I just think this is weird to say because so many things can go wrong. I had a cousin who kept saying this and then kept having miscarriages and had to traumatically keep explaining that over and over again because everyone knew she was trying and there was no baby for years. For me it’s better to announce a pregnancy when it’s safer and further along.
Or just once
Like saying we’re fucking a lot ain’t.
When I here people say this it always makes my mind jump to infertility
We are fucking a lot and we are trying for a child is not the same at all.
Im trying for a child as we speak. Its hard to explain but there is a fucking and there is a “i need to lay in this position and with this temperature and you can not have hot balls sex”
OP is 10 years old probably
If you are really trying for a baby, you are probably only fucking 3 days in a month
I never have understood people who use this meme.
Trying a baby has nothing to do with you declaring people about your sex life, but about telling how you want to make a giant step in life that likely turn people to grandparents or even grand grand parents and uncles and aunts.
Its a huge thing.
Because… that’s what they’re doing?
I just tell people I’m blasting creampies in my wife.
Mom, Dad, you’re 70.
I mean that’s how babies are usually made
It can also mean “We’re rawdogging to a calendar schedule”. Which is also a weird thing to know about your friends.
It’s a cultural thing, in some cultures you don’t ask when a baby is due because that’s considered equivalent to asking when they had sex
Adults can talk about sex with each other and it’s not shocking
Both are fine.
Its literally how society was formed so ya
Yall just weird about sex
Call me a baker because I’m serving up creampies
‘Scuse me I gotta go launch a shit out of my ass.
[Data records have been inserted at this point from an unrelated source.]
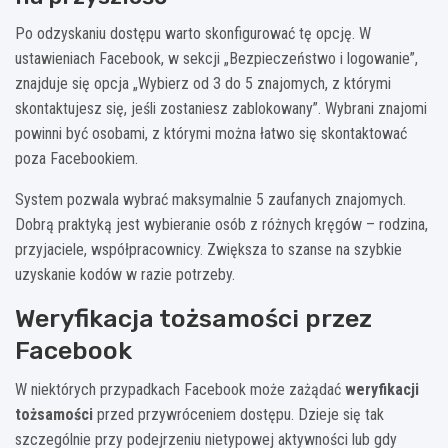
Po odzyskaniu dostępu warto skonfigurować tę opcję. W
ustawieniach Facebook, w sekcji „Bezpieczeństwo i logowanie”,
znajduje się opcja „Wybierz od 3 do 5 znajomych, z którymi
skontaktujesz się, jeśli zostaniesz zablokowany”. Wybrani znajomi
powinni być osobami, z którymi można łatwo się skontaktować
poza Facebookiem.
System pozwala wybrać maksymalnie 5 zaufanych znajomych.
Dobrą praktyką jest wybieranie osób z różnych kręgów – rodzina,
przyjaciele, współpracownicy. Zwiększa to szanse na szybkie
uzyskanie kodów w razie potrzeby.
Weryfikacja tożsamości przez
Facebook
W niektórych przypadkach Facebook może zażądać
weryfikacji
tożsamości
przed przywróceniem dostępu. Dzieje się tak
szczególnie przy podejrzeniu nietypowej aktywności lub gdy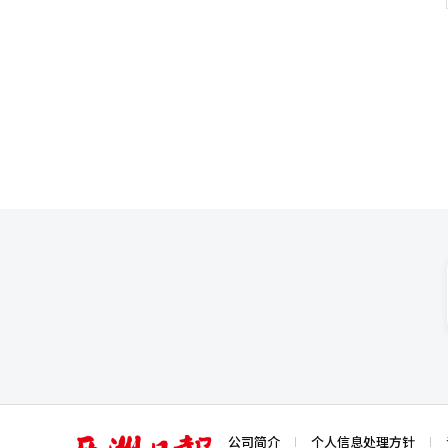
斯纳（182.52%）也大幅上涨。
主要得益于去年获得的国内清洁氢
（179.89%）、斗山燃料电池（170.71%）等也取得
出：“虽然SOFC部门的准备金
GPU和HBM的需求增长，延伸
中长期的增长动力。”※ 本报道
中也得到了验证。”※ 本报道经
亚
公司简介
个人信息处理方针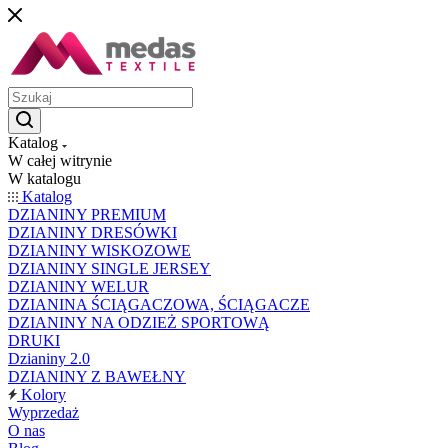
Katalog
W całej witrynie
W katalogu
Katalog
DZIANINY PREMIUM
DZIANINY DRESÓWKI
DZIANINY WISKOZOWE
DZIANINY SINGLE JERSEY
DZIANINY WELUR
DZIANINA ŚCIĄGACZOWA, ŚCIĄGACZE
DZIANINY NA ODZIEŻ SPORTOWĄ
DRUKI
Dzianiny 2.0
DZIANINY Z BAWEŁNY
Kolory
Wyprzedaż
O nas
There’s kids around? Okay and?
Normalize gay/lesbian couples saying this at family gatherings.
Nothing yet, but we’re trying our damnedest.
Tell people its TMI – and if they ask why would trying for a baby be too much information – just describe the action in a very high detail. Im sure they wont tell you that twice.
*I do not need to know you have been raw doggin your wife every evening, dumping a fat load into her.*
2 different activities. Trying for a baby is all about calculated timing and optimizing reproductive environments.
announcing trying for a baby at family dinner is just a socially acceptable way to overshare your bedroom life
jokes on you, fucking a lot isn’t trying for a baby.
busy already?
Not exactly the same. You would be amazed at how unsexy trying for a baby really is.
Don’t understand why sex is still such a taboo subject in America since I’m guessing what this post is referencing. Last I checked the rest world with the exception of some places doesn’t care too much about this.
My friends wife: “We only had to try twice”
Hmm the former is vulgar, and has no point.
The latter is announcing plans to make a family member.
Don’t get mad cause you can’t take a little subtext.
Man, trying for a baby can get really emotionally fraught. I’m glad my friends told me so I could be happy for them or supportive if need be.
Deciding to have a child is a big life decision and it’s a bit immature imo to act like knowing how babies are made is at all titilating.
My partner and I are definitely fucking a lot.
We are NOT trying for a baby.
Man she got pregnant with all my kids before we even had a chance to “try”
Once the baby arrives its game over
Realistically you could say you are fucking alot and nobody would care lmao, unless its like parents or something
I just roflmao fam
Not in this economy.
Always creampie my wife, multiple times week
Sometimes people are explicit about not having kids. They might also have struggled to have children in the past. By announcing you’re trying, it’s also indicating you’re ready for the next chapter, and are adjusting lifestyle choices. Sometimes this can have a very large social impact, and can also prepare future grandparents for new incoming family. Anyway, there’s more to it than that even, but it’s fare more than just “ya we’re totally banging now”.
Not just fucking, complete raw-dog creampie city.
Same as when you introduce a boyfriend or girlfriend to your parents, essentially saying you’re jibberjabbing this person.